6. Specific areas of information processing must be assessed in the areas of memory, auditory and visual perception/processing, processing speed, executive functioning, and motor ability to substantiate related accommodation requests.
7. Achievement testing must be provided to demonstrate academic impairment: The Wechsler Individual Achievement Test-II (WIAT-II) or the Woodcock Johnson Psychoeducational Battery-III or similar measures must be administered to measure the current impact of the disorder on an individual’s ability to function in academic related settings. The Wide Range Achievement Test (WRAT III or IV) is not sufficient in this regard.
IV. Each recommended accommodation must be discussed individually and specific evidence must support each accommodation requested in the report.

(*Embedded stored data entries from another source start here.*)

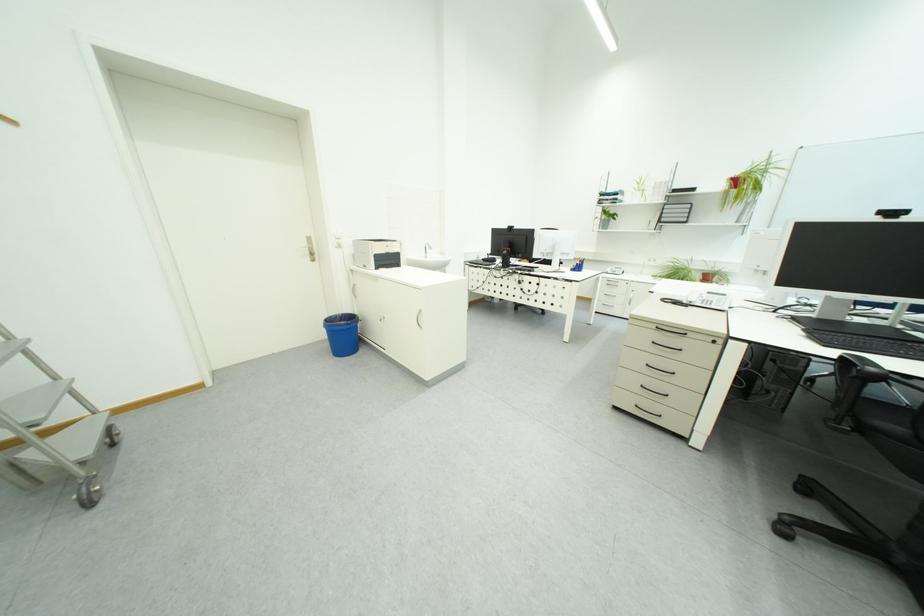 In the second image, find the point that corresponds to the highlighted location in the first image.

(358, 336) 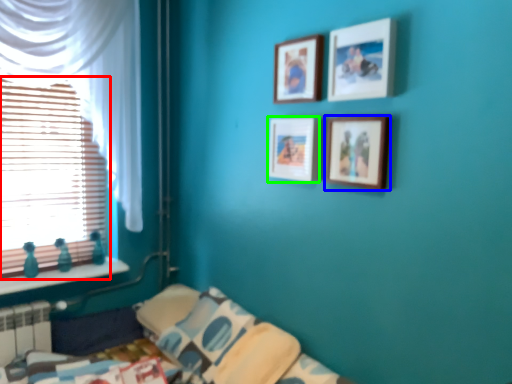 Question: Considering the real-world distances, which object is farthest from window (highlighted by a red box)? picture frame (highlighted by a blue box) or picture frame (highlighted by a green box)?

Choices:
 (A) picture frame
 (B) picture frame

Answer: (A)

Accommodations are provided for a condition only when the condition materially restricts an individual’s academic functioning and when there is a substantial limitation as compared to the general population.
Accommodations are not provided for relative weaknesses, areas needing improvement, or below expectancy performance that is not directly related to a disability.
Each accommodation must be correlated with specific functional limitations that have been documented in the assessment. All data must logically reflect the substantial limitation(s) to learning for which the individual is requesting accommodations. For example, a recommendation for extra times for exams may be related to the individual’s processing speed sub-score on the WAIS-III. “Laundry lists” of accommodations that are not individually supported are insufficient for this section.
Please feel free to attach any additional documentation to the report.